*Exercise goal*:
Would you copy every record exactly as it stands and drop the pictures?

◆ ◆ ◆ ◆ ◆ ◆ ◆

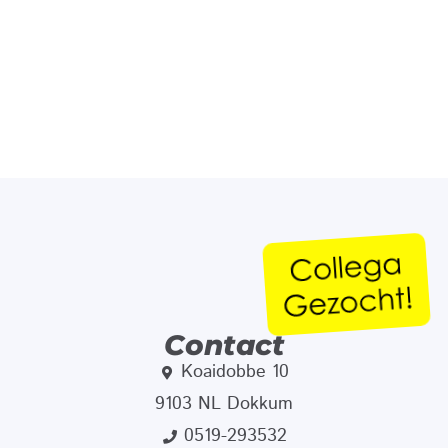
Contact
Koaidobbe 10
9103 NL Dokkum
0519-293532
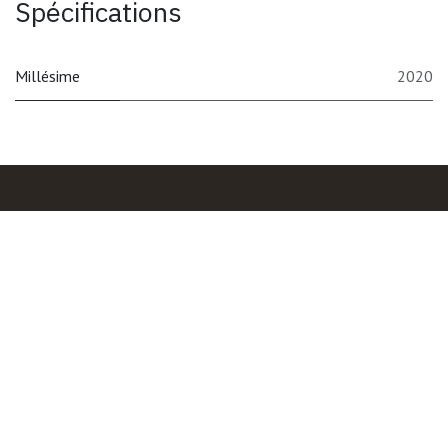
Spécifications
Millésime
2020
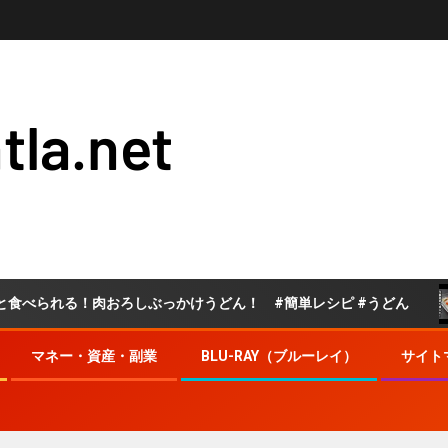
tla.net
おろしぶっかけうどん！ #簡単レシピ #うどん
玉ねぎト
マネー・資産・副業
BLU-RAY（ブルーレイ）
サイト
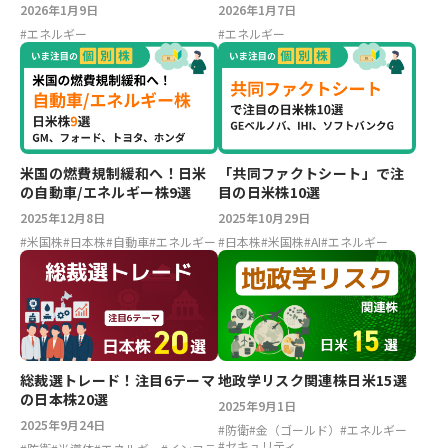
20選
2026年1月9日
2026年1月7日
#
エネルギー
#
エネルギー
米国の燃費規制緩和へ！日米
「共同ファクトシート」で注
の自動車/エネルギー株9選
目の日米株10選
2025年12月8日
2025年10月29日
#
米国株
#
日本株
#
自動車
#
エネルギー
#
日本株
#
米国株
#
AI
#
エネルギー
総裁選トレード！注目6テーマ
地政学リスク関連株日米15選
の日本株20選
2025年9月1日
2025年9月24日
#
防衛
#
金（ゴールド）
#
エネルギー
#
セキュリティ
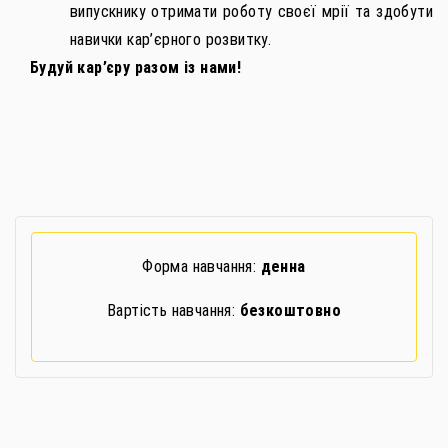
випускнику отримати роботу своєї мрії та здобути
навички кар’єрного розвитку.
Будуй кар’єру разом із нами!
Форма навчання:
денна
Вартість навчання:
безкоштовно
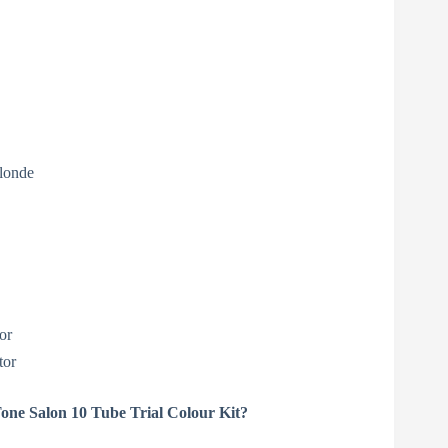
londe
or
tor
ne Salon 10 Tube Trial Colour Kit?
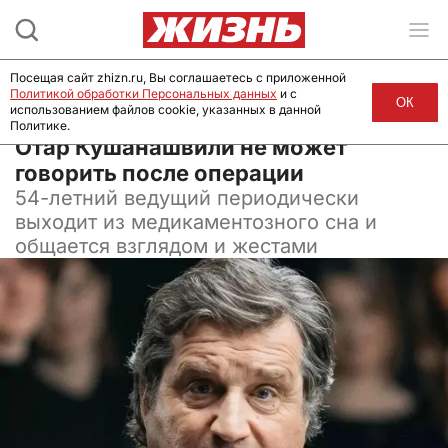
Посещая сайт zhizn.ru, Вы соглашаетесь с приложенной
Политикой обработки Персональных данных
и с
ОК
использованием файлов cookie, указанных в данной
Политике.
25 июня 2024, 08:28
Отар Кушанашвили не может
говорить после операции
54-летний ведущий периодически
выходит из медикаментозного сна и
общается взглядом и жестами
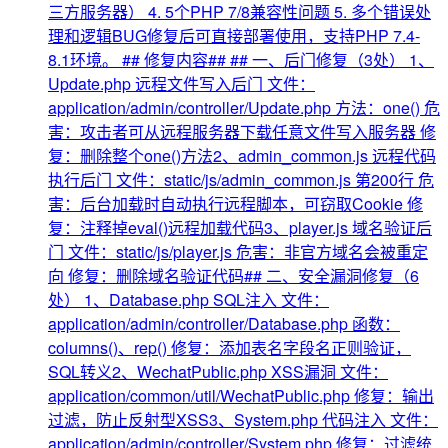
三方服务器） 4. 5个PHP 7/8兼容性问题 5. 多个错误处
理和逻辑BUG修复后可直接部署使用，支持PHP 7.4-
8.1环境。 ## 修复内容## ## 一、后门修复（3处） 1、
Update.php 远程文件写入后门 文件：
application/admin/controller/Update.php 方法：one() 危
害：攻击者可从远程服务器下载任意文件写入服务器 修
复：删除整个one()方法2、admin_common.js 远程代码
执行后门 文件：static/js/admin_common.js 第200行 危
害：后台加载时自动执行远程脚本，可窃取Cookie 修
复：注释掉eval()远程加载代码3、player.js 域名验证后
门 文件：static/js/player.js 危害：非官方域名会被重定
向 修复：删除域名验证代码## 二、安全漏洞修复（6
处） 1、Database.php SQL注入 文件：
application/admin/controller/Database.php 函数：
columns()、rep() 修复：添加表名字段名正则验证，
SQL转义2、WechatPublic.php XSS漏洞 文件：
application/common/util/WechatPublic.php 修复：输出
过滤，防止反射型XSS3、System.php 代码注入 文件：
application/admin/controller/System.php 修复：过滤统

◆ ◆ ◆ ◆ ◆ ◆ ◆

*Reply*:
Contact
Koaidobbe 10
9103 NL Dokkum
0519-293532
Spécifications
Millésime
2020
tla.net
おろしぶっかけうどん！ #簡単レシピ #うどん
玉ねぎト
マネー・資産・副業
BLU-RAY（ブルーレイ）
サイト
20選
2026年1月9日
2026年1月7日
#
エネルギー
#
エネルギー
米国の燃費規制緩和へ！日米
「共同ファクトシート」で注
の自動車/エネルギー株9選
目の日米株10選
2025年12月8日
2025年10月29日
#
米国株
#
日本株
#
自動車
#
エネルギー
#
日本株
#
米国株
#
AI
#
エネルギー
総裁選トレード！注目6テーマ
地政学リスク関連株日米15選
の日本株20選
2025年9月1日
2025年9月24日
#
防衛
#
金（ゴールド）
#
エネルギー
#
セキュリティ
випускнику отримати роботу своєї мрії та здобути
навички кар’єрного розвитку.
Будуй кар’єру разом із нами!
Форма навчання:
денна
Вартість навчання:
безкоштовно
londe
or
tor
ne Salon 10 Tube Trial Colour Kit?
Посещая сайт zhizn.ru, Вы соглашаетесь с приложенной
Политикой обработки Персональных данных
и с
ОК
использованием файлов cookie, указанных в данной
Политике.
25 июня 2024, 08:28
Отар Кушанашвили не может
говорить после операции
54-летний ведущий периодически
выходит из медикаментозного сна и
общается взглядом и жестами
三方服务器） 4. 5个PHP 7/8兼容性问题 5. 多个错误处
理和逻辑BUG修复后可直接部署使用，支持PHP 7.4-
8.1环境。 ## 修复内容## ## 一、后门修复（3处） 1、
Update.php 远程文件写入后门 文件：
application/admin/controller/Update.php 方法：one() 危
害：攻击者可从远程服务器下载任意文件写入服务器 修
复：删除整个one()方法2、admin_common.js 远程代码
执行后门 文件：static/js/admin_common.js 第200行 危
害：后台加载时自动执行远程脚本，可窃取Cookie 修
复：注释掉eval()远程加载代码3、player.js 域名验证后
门 文件：static/js/player.js 危害：非官方域名会被重定
向 修复：删除域名验证代码## 二、安全漏洞修复（6
处） 1、Database.php SQL注入 文件：
application/admin/controller/Database.php 函数：
columns()、rep() 修复：添加表名字段名正则验证，
SQL转义2、WechatPublic.php XSS漏洞 文件：
application/common/util/WechatPublic.php 修复：输出
过滤，防止反射型XSS3、System.php 代码注入 文件：
application/admin/controller/System.php 修复：过滤统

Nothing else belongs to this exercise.